German e-car charging point subsidies so ineffective they need relaunch - energy industry
Clean Energy Wire
The German government's subsidy programmes for the rollout of public e-car charging infrastructure are so ineffective that they should be rebuilt from scratch, the country's energy industry has said. Due to bureaucratic hurdles, only 12 percent of approved funds are actually called up, according to lobby group BDEW, which includes 80 percent of charging point operators. "The funding procedures for public charging infrastructure are too complicated and too lengthy. They cause a great deal of bureaucracy for the applicants. For this reason, the subsidies are hardly ever called up," BDEW head Kerstin Andreae said. The association said existing programmes could be improved but argued a redesign from scratch would be much more efficient.

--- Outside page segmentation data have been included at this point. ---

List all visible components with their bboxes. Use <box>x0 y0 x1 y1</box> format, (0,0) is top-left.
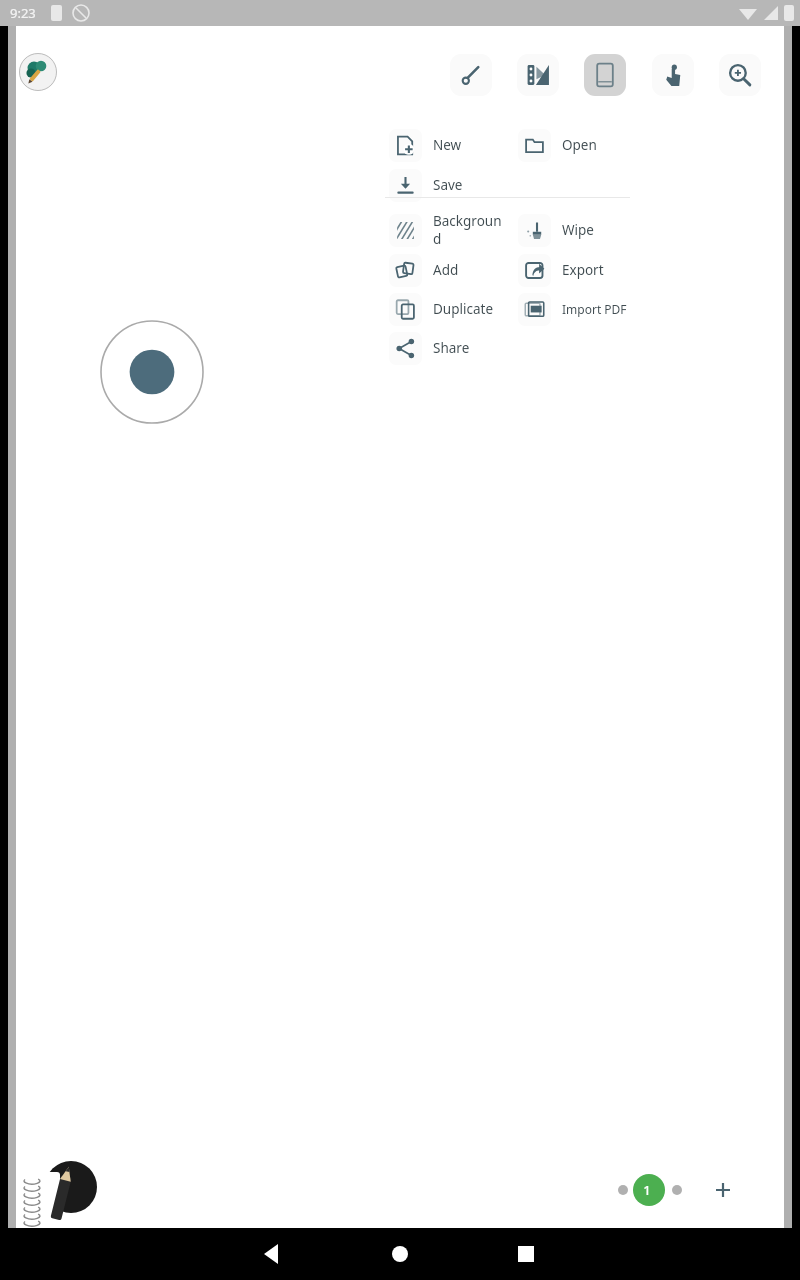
button[interactable]: Zoom <box>719 54 761 96</box>
staticText: Import PDF <box>562 301 627 317</box>
button[interactable]: New <box>389 127 509 163</box>
button[interactable]: Palette <box>517 54 559 96</box>
staticText: Background <box>433 212 509 248</box>
button[interactable]: Add page <box>705 1172 741 1208</box>
staticText: Wipe <box>562 221 594 239</box>
staticText: Share <box>433 339 470 357</box>
staticText: Open <box>562 136 597 154</box>
staticText: Save <box>433 176 463 194</box>
button[interactable]: Duplicate <box>389 291 509 327</box>
staticText: 1 <box>643 1181 651 1199</box>
staticText: Duplicate <box>433 300 494 318</box>
button[interactable]: Add <box>389 252 509 288</box>
staticText: Add <box>433 261 459 279</box>
staticText: New <box>433 136 462 154</box>
button[interactable]: App menu <box>17 51 59 93</box>
button[interactable]: Share <box>389 330 509 366</box>
button[interactable]: Page <box>584 54 626 96</box>
button[interactable]: Import PDF <box>518 291 646 327</box>
staticText: 9:23 <box>10 4 36 22</box>
button[interactable]: Open <box>518 127 638 163</box>
button[interactable]: Background <box>389 212 509 248</box>
button[interactable]: Wipe <box>518 212 638 248</box>
button[interactable]: Export <box>518 252 638 288</box>
button[interactable]: Touch <box>652 54 694 96</box>
staticText: Export <box>562 261 604 279</box>
button[interactable]: Brush <box>450 54 492 96</box>
button[interactable]: Save <box>389 167 509 203</box>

The rollout of charging infrastructure is hampered by a chicken-and-egg problem. Comparatively low numbers of electric cars provide little incentive for building the necessary charging infrastructure, while concerns about a lack of charging infrastructure prevents people from buying e-cars. Public support programmes are considered essential to overcome this hurdle. The BDEW said the current use rate of about one charging process per day is insufficient for a profitable operation. "This means that we need significantly more electric vehicles in order to utilise the charging infrastructure economically. This ramp-up must be done jointly by the vehicle industry and the energy sector."